**ACTIVITY**
Everything in the entries except the pictures must be repeated exactly.

**MATERIAL FOR THIS TASK**
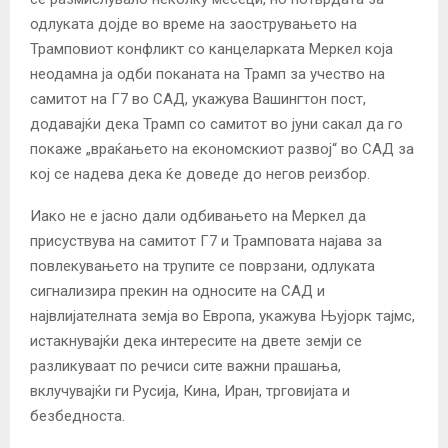
одлуката дојде во време на заострувањето на
Трамповиот конфликт со канцеларката Меркел која
неодамна ја одби поканата на Трамп за учество на
самитот на Г7 во САД, укажува Вашингтон пост,
додавајќи дека Трамп со самитот во јуни сакал да го
покаже „враќањето на економскиот развој“ во САД за
кој се надева дека ќе доведе до негов реизбор.
Иако не е јасно дали одбивањето на Меркел да
присуствува на самитот Г7 и Трамповата најава за
повлекувањето на трупите се поврзани, одлуката
сигнализира прекин на односите на САД и
највлијателната земја во Европа, укажува Њујорк тајмс,
истакнувајќи дека интересите на двете земји се
разликуваат по речиси сите важни прашања,
вклучувајќи ги Русија, Кина, Иран, трговијата и
безбедноста.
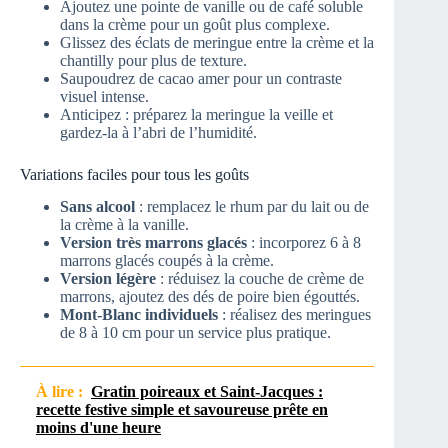
Ajoutez une pointe de vanille ou de café soluble
dans la crème pour un goût plus complexe.
Glissez des éclats de meringue entre la crème et la
chantilly pour plus de texture.
Saupoudrez de cacao amer pour un contraste
visuel intense.
Anticipez : préparez la meringue la veille et
gardez-la à l’abri de l’humidité.
Variations faciles pour tous les goûts
Sans alcool
: remplacez le rhum par du lait ou de
la crème à la vanille.
Version très marrons glacés
: incorporez 6 à 8
marrons glacés coupés à la crème.
Version légère
: réduisez la couche de crème de
marrons, ajoutez des dés de poire bien égouttés.
Mont-Blanc individuels
: réalisez des meringues
de 8 à 10 cm pour un service plus pratique.
À lire :
Gratin poireaux et Saint-Jacques :
recette festive simple et savoureuse prête en
moins d'une heure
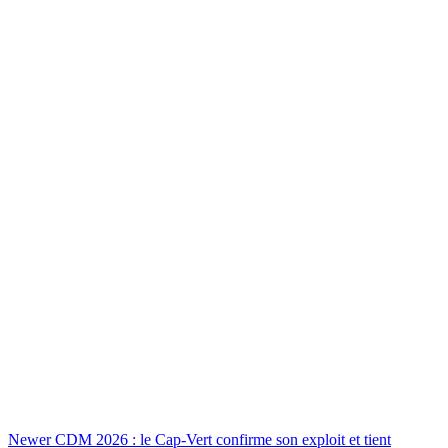
Newer
CDM 2026 : le Cap-Vert confirme son exploit et tient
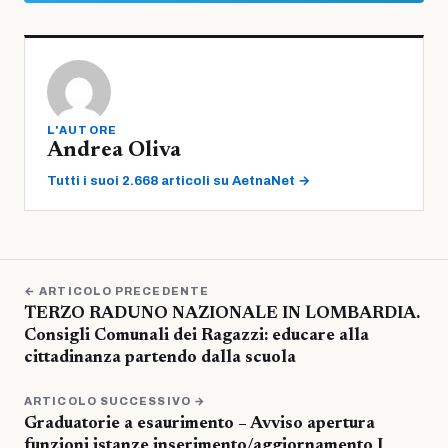
L'AUTORE
Andrea Oliva
Tutti i suoi 2.668 articoli su AetnaNet →
← ARTICOLO PRECEDENTE
TERZO RADUNO NAZIONALE IN LOMBARDIA.
Consigli Comunali dei Ragazzi: educare alla
cittadinanza partendo dalla scuola
ARTICOLO SUCCESSIVO →
Graduatorie a esaurimento – Avviso apertura
funzioni istanze inserimento/aggiornamento I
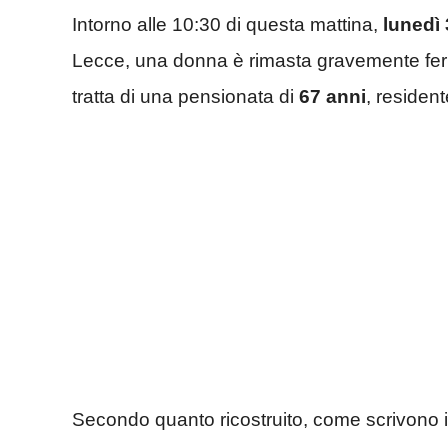
Intorno alle 10:30 di questa mattina,
lunedì
Lecce, una donna è rimasta gravemente fer
tratta di una pensionata di
67 anni
, residen
Secondo quanto ricostruito, come scrivono i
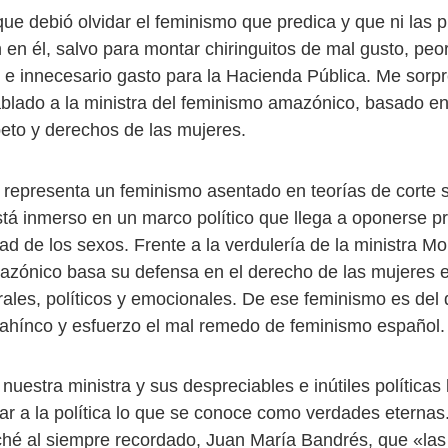
ue debió olvidar el feminismo que predica y que ni las p
 en él, salvo para montar chiringuitos de mal gusto, peo
o e innecesario gasto para la Hacienda Pública. Me sorp
blado a la ministra del feminismo amazónico, basado en
peto y derechos de las mujeres.
 representa un feminismo asentado en teorías de corte s
está inmerso en un marco político que llega a oponerse 
ad de los sexos. Frente a la verdulería de la ministra Mo
zónico basa su defensa en el derecho de las mujeres 
orales, políticos y emocionales. De ese feminismo es del
ahínco y esfuerzo el mal remedo de feminismo español.
nuestra ministra y sus despreciables e inútiles políticas 
dar a la política lo que se conoce como verdades eternas
hé al siempre recordado, Juan María Bandrés, que «la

**RESULT BELOW**
одлуката дојде во време на заострувањето на
Трамповиот конфликт со канцеларката Меркел која
неодамна ја одби поканата на Трамп за учество на
самитот на Г7 во САД, укажува Вашингтон пост,
додавајќи дека Трамп со самитот во јуни сакал да го
покаже „враќањето на економскиот развој“ во САД за
кој се надева дека ќе доведе до негов реизбор.
Иако не е јасно дали одбивањето на Меркел да
присуствува на самитот Г7 и Трамповата најава за
повлекувањето на трупите се поврзани, одлуката
сигнализира прекин на односите на САД и
највлијателната земја во Европа, укажува Њујорк тајмс,
истакнувајќи дека интересите на двете земји се
разликуваат по речиси сите важни прашања,
вклучувајќи ги Русија, Кина, Иран, трговијата и
безбедноста.
Ajoutez une pointe de vanille ou de café soluble
dans la crème pour un goût plus complexe.
Glissez des éclats de meringue entre la crème et la
chantilly pour plus de texture.
Saupoudrez de cacao amer pour un contraste
visuel intense.
Anticipez : préparez la meringue la veille et
gardez-la à l’abri de l’humidité.
Variations faciles pour tous les goûts
Sans alcool
: remplacez le rhum par du lait ou de
la crème à la vanille.
Version très marrons glacés
: incorporez 6 à 8
marrons glacés coupés à la crème.
Version légère
: réduisez la couche de crème de
marrons, ajoutez des dés de poire bien égouttés.
Mont-Blanc individuels
: réalisez des meringues
de 8 à 10 cm pour un service plus pratique.
À lire :
Gratin poireaux et Saint-Jacques :
recette festive simple et savoureuse prête en
moins d'une heure
Newer
CDM 2026 : le Cap-Vert confirme son exploit et tient
L'AUTORE
Andrea Oliva
Tutti i suoi 2.668 articoli su AetnaNet →
← ARTICOLO PRECEDENTE
TERZO RADUNO NAZIONALE IN LOMBARDIA.
Consigli Comunali dei Ragazzi: educare alla
cittadinanza partendo dalla scuola
ARTICOLO SUCCESSIVO →
Graduatorie a esaurimento – Avviso apertura
funzioni istanze inserimento/aggiornamento I
Intorno alle 10:30 di questa mattina,
lunedì
Lecce, una donna è rimasta gravemente fer
tratta di una pensionata di
67 anni
, residen
Secondo quanto ricostruito, come scrivono i
ue debió olvidar el feminismo que predica y que ni las p
 en él, salvo para montar chiringuitos de mal gusto, peo
o e innecesario gasto para la Hacienda Pública. Me sorp
blado a la ministra del feminismo amazónico, basado en
peto y derechos de las mujeres.
 representa un feminismo asentado en teorías de corte s
está inmerso en un marco político que llega a oponerse 
ad de los sexos. Frente a la verdulería de la ministra Mo
zónico basa su defensa en el derecho de las mujeres 
orales, políticos y emocionales. De ese feminismo es del
ahínco y esfuerzo el mal remedo de feminismo español.
nuestra ministra y sus despreciables e inútiles políticas 
dar a la política lo que se conoce como verdades eternas
hé al siempre recordado, Juan María Bandrés, que «la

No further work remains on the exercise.